Measure Inference Time

import time

def measure_inference_time(model, loader):
    model.eval()
    start_time = time.time()
    with torch.no_grad():
        for batch in loader:
            inputs = {k: v.to(device) for k, v in batch.items() if k in tokenizer.model_input_names}
            model(**inputs)
    end_time = time.time()
    return end_time - start_time

teacher_time = measure_inference_time(teacher_model, test_loader)
student_time = measure_inference_time(student_model, test_loader)
print(f'Teacher Inference Time: {teacher_time:.2f}s')
print(f'Student Inference Time: {student_time:.2f}s')

Step 8: Fine-Tuning and Deployment

Fine-Tuning (Optional)

If performance is not satisfactory, consider fine-tuning:

  • Adjust hyperparameters (e.g., alpha, temperature, learning rate).

  • Increase the size of the training dataset.

  • Use data augmentation techniques.

Save the Student Model

 student_model.save_pretrained('distilled_student_model')
tokenizer.save_pretrained('distilled_student_model')

Deploy the Model

You can deploy the model using frameworks like FastAPI or Flask.
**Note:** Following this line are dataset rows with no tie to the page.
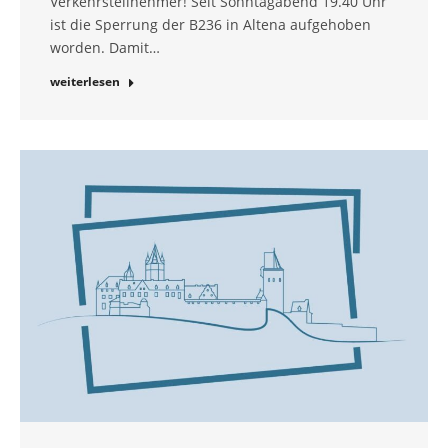
Verkehrsteilnehmer! Seit Sonntagabend 19.40 Uhr
ist die Sperrung der B236 in Altena aufgehoben
worden. Damit…
weiterlesen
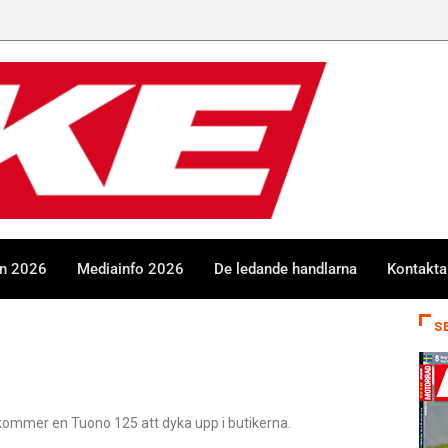
en 2026
Mediainfo 2026
De ledande handlarna
Kontakta
S
 kommer en Tuono 125 att dyka upp i butikerna.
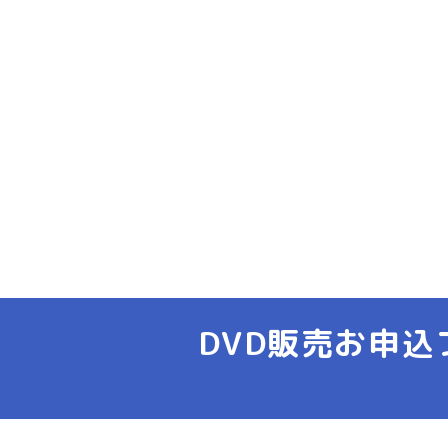
DVD販売お申込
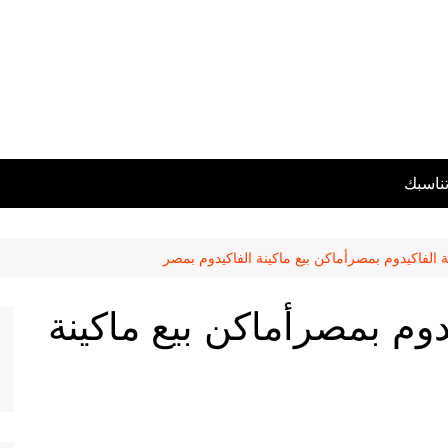
تناسبك
ة الفاكيدوم بمصرأماكن بيع ماكينة الفاكيدوم بمصر
يدوم بمصرأماكن بيع ماكينة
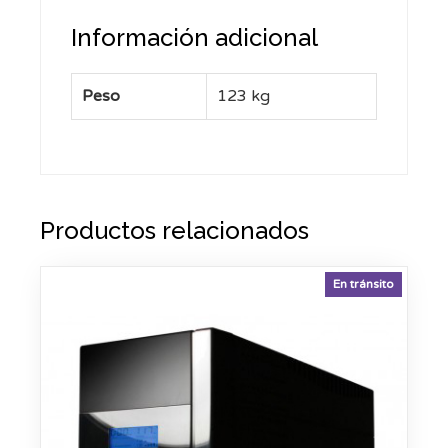
Información adicional
Peso
123 kg
Productos relacionados
En tránsito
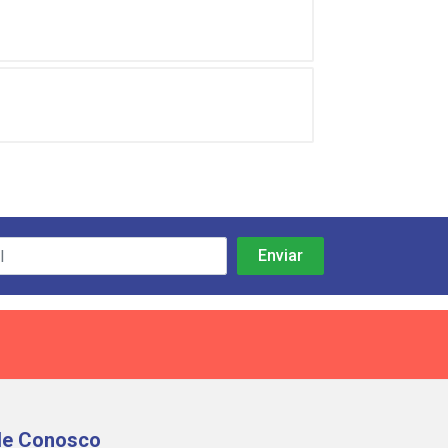
le Conosco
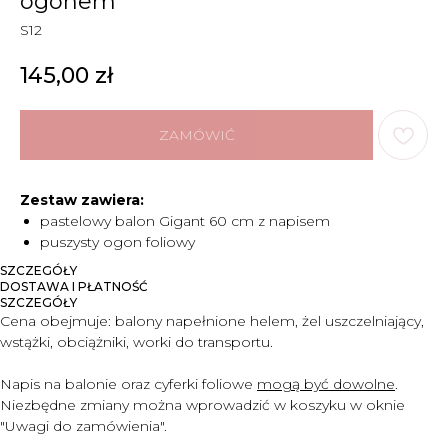
ogonem
S12
145,00
zł
ZAMÓWIĆ
Zestaw zawiera:
pastelowy balon Gigant 60 cm z napisem
puszysty ogon foliowy
SZCZEGÓŁY
DOSTAWA I PŁATNOŚĆ
SZCZEGÓŁY
Cena obejmuje:
balony napełnione helem, żel uszczelniający,
wstążki, obciążniki, worki do transportu.
Napis na balonie oraz cyferki foliowe
mogą być dowolne
.
Niezbędne zmiany można wprowadzić w koszyku w oknie
"Uwagi do zam
ó
wienia".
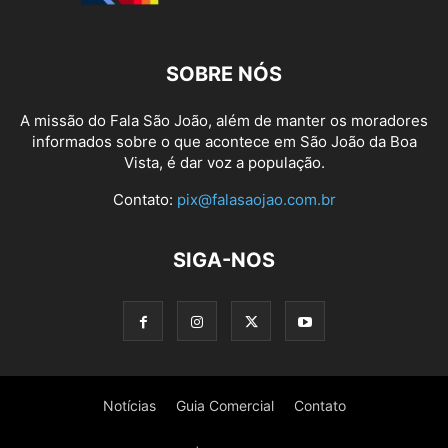
SOBRE NÓS
A missão do Fala São João, além de manter os moradores
informados sobre o que acontece em São João da Boa
Vista, é dar voz a população.
Contato:
pix@falasaojao.com.br
SIGA-NOS
Notícias
Guia Comercial
Contato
from fastapi import FastAPI, Request
import uvicorn
  
app = FastAPI()
# Load the model and tokenizer
model = AutoModelForSequenceClassification.from_pretrained('distilled_student_model').to(device)
tokenizer = AutoTokenizer.from_pretrained('distilled_student_model')
@app.post("/predict")

async def predict(request: Request):
    data = await request.json()
    inputs = tokenizer(data['text'], return_tensors='pt', truncation=True, padding='max_length', max_length=128).to(device)
    outputs = model(**inputs)
    prediction = torch.argmax(outputs.logits, dim=-1).item()
    return {'prediction': prediction}

if __name__ == "__main__":
    uvicorn.run(app, host="0.0.0.0", port=8000)


Go Forth

Distillation is a crucial step in productionizing your models. We hope this post helps you understand the steps you can take yourself to distill your models, or points you in the right direction towards an efficient distillation platform such as Proxis.